The FGFR2, known as a unique high-affinity receptor for keratinocyte growth factor (KGF or FGF7), is expressed in the keratinocytes of the skin epidermis, hair follicles, and mesenchymal tissues [5, 13, 14]. An experiment in transgenic mice with FGFR2 mutation in the keratinocyte showed that normal signal transduction was blocked by binding of its ligand KGF [15]. It has been reported that the FGFR2 plays a role in tumor suppression in the skin [16]. In addition, the increased FGFR2 gene expression has been related to the genetic variants in intron 2 of the FGFR2 gene [17] and deregulation of FGFR2 gene expression and/or gene mutation has been identified in various kinds of human cancers, such as breast, prostate, endometrial, colon, bladder, and thyroid cancers [17–22]. Recently, two genome-wide association studies have identified some genetic variants in the FGFR2 gene that were highly associated with breast cancer [23, 24].

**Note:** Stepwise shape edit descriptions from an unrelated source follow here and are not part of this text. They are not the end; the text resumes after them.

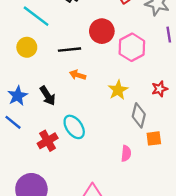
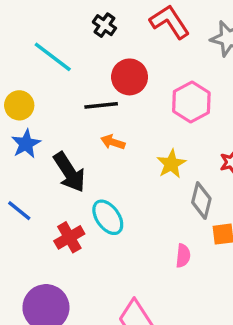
red circle: (102, 31) -> (130, 77), moved
yellow circle: (27, 47) -> (19, 105), moved
blue star: (18, 96) -> (26, 144), moved
black arrow: (48, 96) -> (69, 172), size x1.4

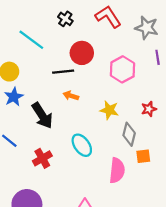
yellow star: (171, 164) -> (109, 110), turned -30
cyan ellipse: (108, 217) -> (82, 145), moved
pink semicircle: (183, 256) -> (117, 170), size x1.6

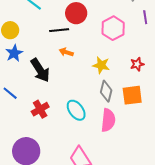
gray diamond: (129, 134) -> (106, 91), moved
cyan ellipse: (82, 145) -> (76, 110), moved
orange square: (143, 156) -> (132, 95), moved, size x1.5

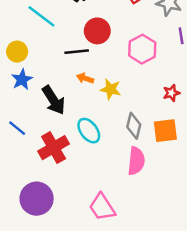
yellow star: (101, 65) -> (111, 89), moved
red cross: (40, 109) -> (54, 148), size x1.4
cyan ellipse: (76, 110) -> (89, 131), moved

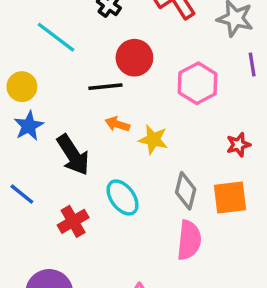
red cross: (54, 148) -> (73, 221), size x0.7

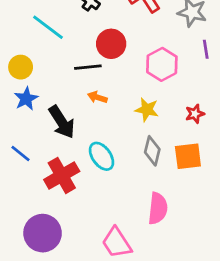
yellow star: (153, 140) -> (147, 110), moved
red cross: (73, 221) -> (62, 175), size x1.4
pink semicircle: (189, 240) -> (158, 208), moved

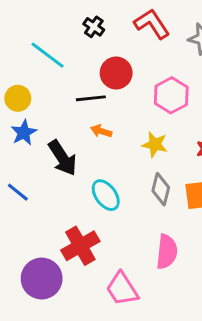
red cross: (62, 175) -> (80, 246), moved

The FGFR4 gene located on the chromosome 5 spans approximately 11.3 kb and is composed of 18 exons [25]. Overexpression of the FGFR4 protein has been associated with cutaneous melanoma progression [26]. High expression of FGFR4 has also been observed in breast cancer, prostate cancer, pancreatic cancer, and renal cell carcinoma [27–30]. Furthermore, SNP rs351855 located in exon 9 of the FGFR4 gene results in an amino acid change (Gly388Arg) in the transmembrane domain of the receptor and has been associated with tumor progression in, for example, cutaneous nodular malignant melanoma, breast cancer, lung adenocarcinoma, prostate cancer, and head and neck cancer [26, 31–36].
We conducted a nested case-control study of Caucasians within the Nurses' Health Study (NHS) to evaluate whether the four breast cancer-related SNPs in the FGFR2 gene (rs11200014, rs2981579, rs1219648, and rs2420946) [24] and the three common variants (tag-SNPs) in the FGFR4 gene (rs1966265, rs376618, and rs351855) are associated with the risk of three skin cancer types including melanoma, squamous cell carcinoma (SCC), and basal cell carcinoma (BCC).
Methods
Eligible cases in this study consisted of women with incident skin cancer from the subcohort of the NHS who gave a blood specimen in 1989–1990 (n = 32,826), including SCC and BCC cases with a diagnosis any time after blood collection up to June 1, 1998 and melanoma cases up to June 1, 2000 with no previously diagnosed skin cancer. A common control series was randomly selected from participants who gave a blood sample and were free of diagnosed skin cancer up to and including the questionnaire cycle during which the case was diagnosed. One or two controls were matched to each case by year of birth (± 1 year). All subjects were drawn from the U.S. non-Hispanic Caucasian women in this study. The nested case-control study consisted of 218 incident melanoma cases, 285 incident SCC cases, a sample of 300 BCC cases from the large number of incident cases, and 870 age-matched controls. The informed consent was obtained from the participants in this study. The study protocol was approved by the Committee on Use of Human Subjects of the Brigham and Women's Hospital, Boston, MA.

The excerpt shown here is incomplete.